In England, as in America, Breitmann went into edition after edition, in "Parts," and "Complete." He himself appeared on the popular stage, and songs were made of his ballads. I have the music of the Maiden mit Nodings On, dedicated to the Crichton Club. His name was given to the cigars smoked by the many, and it was borrowed for their work by the few who, no doubt, hoped to find in it a passport to fame. I have a curious little pamphlet called De Gospel according to Saint Breitmann (1871), the first number in a series of Ramequins by "Cullen Morfe," of whom and his Ramequins I know no more, and, taking this number as a sample, I think it likely that more is not worth knowing. I have also the second and third numbers (the first, alas, missing) of a paper called Hans Breitmann, a weekly after the pattern of Punch, started in the same year (1871): poor stuff as I try to read it now, but for a moment threatening to be serious in its consequences.

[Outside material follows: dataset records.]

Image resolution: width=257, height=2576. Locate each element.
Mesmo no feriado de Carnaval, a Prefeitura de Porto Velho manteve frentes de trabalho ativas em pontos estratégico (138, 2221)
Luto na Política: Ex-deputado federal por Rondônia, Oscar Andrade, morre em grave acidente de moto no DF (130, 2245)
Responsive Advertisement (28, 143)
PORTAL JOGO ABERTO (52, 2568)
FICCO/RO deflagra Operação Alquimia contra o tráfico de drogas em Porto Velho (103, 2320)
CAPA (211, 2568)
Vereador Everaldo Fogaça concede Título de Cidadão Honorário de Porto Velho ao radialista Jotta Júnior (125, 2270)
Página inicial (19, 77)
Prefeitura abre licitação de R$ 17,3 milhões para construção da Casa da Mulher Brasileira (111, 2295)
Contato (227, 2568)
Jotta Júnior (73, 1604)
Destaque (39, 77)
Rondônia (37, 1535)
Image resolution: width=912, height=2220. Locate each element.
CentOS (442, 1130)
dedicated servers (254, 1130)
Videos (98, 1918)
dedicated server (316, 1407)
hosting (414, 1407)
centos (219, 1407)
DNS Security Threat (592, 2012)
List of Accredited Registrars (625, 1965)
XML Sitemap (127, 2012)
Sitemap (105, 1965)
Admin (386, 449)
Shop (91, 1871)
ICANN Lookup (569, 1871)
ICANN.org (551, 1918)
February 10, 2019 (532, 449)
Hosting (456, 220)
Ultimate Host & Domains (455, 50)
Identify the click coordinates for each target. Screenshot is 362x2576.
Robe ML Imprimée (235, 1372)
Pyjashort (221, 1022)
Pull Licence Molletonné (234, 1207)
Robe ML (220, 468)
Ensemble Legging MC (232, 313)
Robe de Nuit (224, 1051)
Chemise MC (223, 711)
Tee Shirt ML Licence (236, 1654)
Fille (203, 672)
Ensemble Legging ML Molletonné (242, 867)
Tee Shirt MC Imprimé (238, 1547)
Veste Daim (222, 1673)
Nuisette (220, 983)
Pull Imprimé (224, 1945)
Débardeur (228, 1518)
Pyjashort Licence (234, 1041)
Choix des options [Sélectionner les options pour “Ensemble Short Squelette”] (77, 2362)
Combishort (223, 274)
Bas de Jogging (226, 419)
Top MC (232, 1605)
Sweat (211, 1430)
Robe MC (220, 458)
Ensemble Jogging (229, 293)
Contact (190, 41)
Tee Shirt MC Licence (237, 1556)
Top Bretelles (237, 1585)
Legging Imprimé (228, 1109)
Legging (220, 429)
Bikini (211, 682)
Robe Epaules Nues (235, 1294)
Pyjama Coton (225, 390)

For there were critics of the time, too obtuse to distinguish between the real and the sham, who declared that the joke was being carried too far, that the British public was not going to stand a surfeit, even of Hans Breitmann, and that Mr. Leland might as well know it; and to Mr. Leland, Trübner in a panic sent one of these criticisms posthaste. "It is written in such a nasty spirit," the accompanying letter says, "that I think should not you pass it over in silence. As the continued identification of your name with the Hans Breitmann periodical, which in its last number

is exceedingly weak and shallow, could possibly damage you, will you not publicly disclaim all connection with it, perhaps in a letter to the Athenæum ?”

I am not sure if the letter was written, but Trübner's panic seems the less necessary in the face of other and worse things Breitmann had to face, -the indignation of Germany, for instance, and the praise of France. It was his exploit as Uhlan, included in the 1871 complete edition of the Ballads, that roused Germany's indignation. "This poem," says one of those little marginal notes that are invaluable in the authentic history of Breitmann, "gave offence to many Germans, even to those who had been in the war. But the author's preface in 1871 had already protested: "It is needless, perhaps, to say that I no more intended to ridicule or satirize the German cause or the German method of making war . . . than I did those of the American Union, when I first introduced Breitmann as a 'Bummer' plundering the South." However, most people, if they must be laughed at, would rather do the laughing themselves, and after 1870 the Germans, in the pride of conquest, would probably have resented their own laughter. As to the praise, it took the form of translation by Théodore Bentzon, who was writing a series of articles on "Les Humoristes Américains" for the Revue des Deux Mondes, and undertook to introduce Breitmann to French readers (August, 1872). I do not suppose, in the whole course of his career, Breitmann could ever have felt himself so complete a stranger as at his own "Barty" transformed into a soirée, and I quote the first and last verses to show how severe may sometimes be the penalty of praise.

"Hans Breitmann a donné une soirée; on y a joué du piano. J'y tombai amoureux d'une Américaine; son nom était Mathilde Jane; elle avait des cheveux bruns cendrés comme un craquelin; ses yeux étaient bleu de ciel; lorsqu'ils regardaient dans les miens, ils fendaient mon cœur en deux."